Tanya Gold Tanya Gold

Food: Eating like a Miliband

issue 14 January 2012

I came to the Gay Hussar for gags about the Labour party; to find some wreckage of its glory days. Except the Labour party doesn’t have glory days — only tiny breaks in the blue space-time continuum when a) it isn’t eating itself and b) it manages to convince a country of snobs that voting Labour doesn’t mean they aren’t posh or mightn’t, at some vague point in the future, become posh. Now it has spat out a leader who makes David Cameron look normal. ‘Beaker from the Muppets,’ says my boyfriend, when Ed appears on TV. ‘Not the face. The expression.’ And the Gay Hussar is Labour’s canteen. The food, I should remind you, is Hungarian.

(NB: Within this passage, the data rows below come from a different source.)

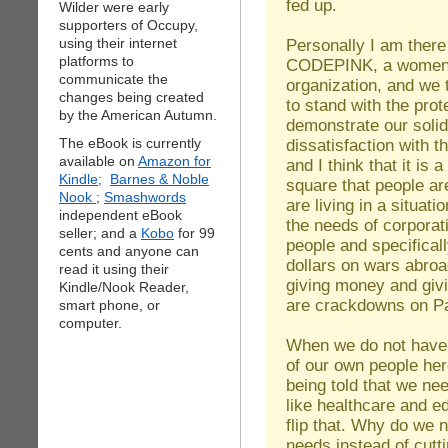
fed up.
Wilder were early
supporters of Occupy,
using their internet
Personally I am there
platforms to
CODEPINK, a women l
communicate the
organization, and we 
changes being created
to stand with the pro
by the American Autumn.
demonstrate our solid
The eBook is currently
dissatisfaction with 
available on
Amazon for
and I think that it is 
Kindle;
Barnes & Noble
square that people ar
Nook
;
Smashwords
are living in a situat
independent eBook
the needs of corporat
seller; and a
Kobo
for 99
people and specificall
cents and anyone can
dollars on wars abroa
read it using their
giving money and givin
Kindle/Nook Reader,
are crackdowns on Pa
smart phone, or
computer.
When we do not have
of our own people her
being told that we ne
like healthcare and e
flip that. Why do we 
needs instead of cutt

So here it is, the same as it has always been — a gaudy red chocolate box, a little battered, as if a deranged grandmother has hurled it across the room and stamped on it. It clings to the end of Greek Street, ready to fall into Soho Square. I walk in, armed with a reservation I do not need. The Gay Hussar is emptier than a TUC conference in Dubai — not so much Gay as Desiccated and About to Sell its Body Parts at a Discount. The waiter looks surprised to see me. It is like the time I went to the Varna Town Museum. They were so amazed to have a punter, they threw a party and served champagne.

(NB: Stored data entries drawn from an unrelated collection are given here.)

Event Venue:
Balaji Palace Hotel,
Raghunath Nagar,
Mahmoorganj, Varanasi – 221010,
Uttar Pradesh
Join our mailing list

Inside, the walls are covered with Martin Rowson cartoons. I like Rowson: he paints souls and his squashed and stretched faces bespeak rotting. There are books too — real books, not painted ones — and Peter Mandelson’s biography My Days as a Christopher Lee Impersonator is actually facing outwards. Since I am on Peter Mandelson, I would like to say that, contrary to the report in Private Eye, Peter Mandelson did not make me cry during the election campaign. You do not have to be a Peter ­Mandelson-ologist to realise he cries himself to sleep quite often and I almost never do.

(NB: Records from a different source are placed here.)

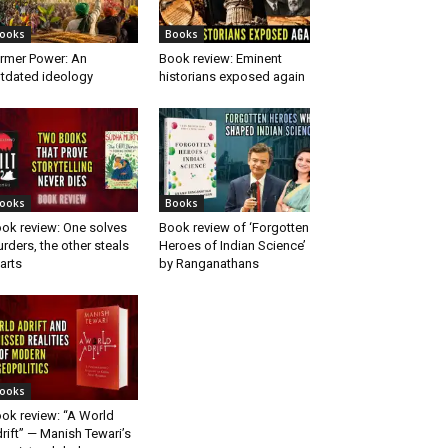
ooks
Books
rmer Power: An
Book review: Eminent
tdated ideology
historians exposed again
ooks
Books
ok review: One solves
Book review of ‘Forgotten
rders, the other steals
Heroes of Indian Science’
arts
by Ranganathans
ooks
ok review: “A World
rift” — Manish Tewari’s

The menu is proper Eastern European food; that is, it could, if it wished, rise and shoot you in the face. It is stews, soups and 1,001 things to do to a pig. In Romania, they think pigs are a vegetable. On the table is a bowl of fat red chillis. Maybe Neil Kinnock should have had a Labour chilli, not a rose. It might make people think Labour is hot. I have invited a right-wing friend for comic effect but even he is wilting. He arrives and sinks into a polemic about the evils of inheritance tax. Say something interesting, I tell him. OK, he says. This restaurant — and he looks around — is Conservative. His evidence, I believe, is the presence of a tablecloth and the absence of single mothers (‘sperm bandits’) wearing Burberry and beating their children with sticks. You don’t have to be a Tory to use a tablecloth, I say. He pouts, sucks down some red.

We have goulash soup and duck foie gras; then a schnitzel and a venison stew. I had fresher food in Bulgaria but I didn’t get to pass a photograph of Gordon Brown looking wracked on the way to the loo in Bulgaria. I ask the waiter — does Ed Miliband come here? ‘Yes,’ he says, ‘And his brother too. But never at the same time.’ Tories come here too, he adds; and they are very friendly with Labour. ‘I have been here 16 years,’ he says. ‘Meetings. Always meetings.’ I stare at the promotional material. The Gay Hussar has included a very detailed floor plan. I don’t know why. The pudding is almost inedible and the waiter takes it off the bill unasked, because he is probably a socialist. I like this restaurant with its soggy potatoes and its memories, clinging, like a ghastly metaphor, to the past.

The Gay Hussar, 2 Greek Street, London W1D 4NB, tel: 020 7437 0973.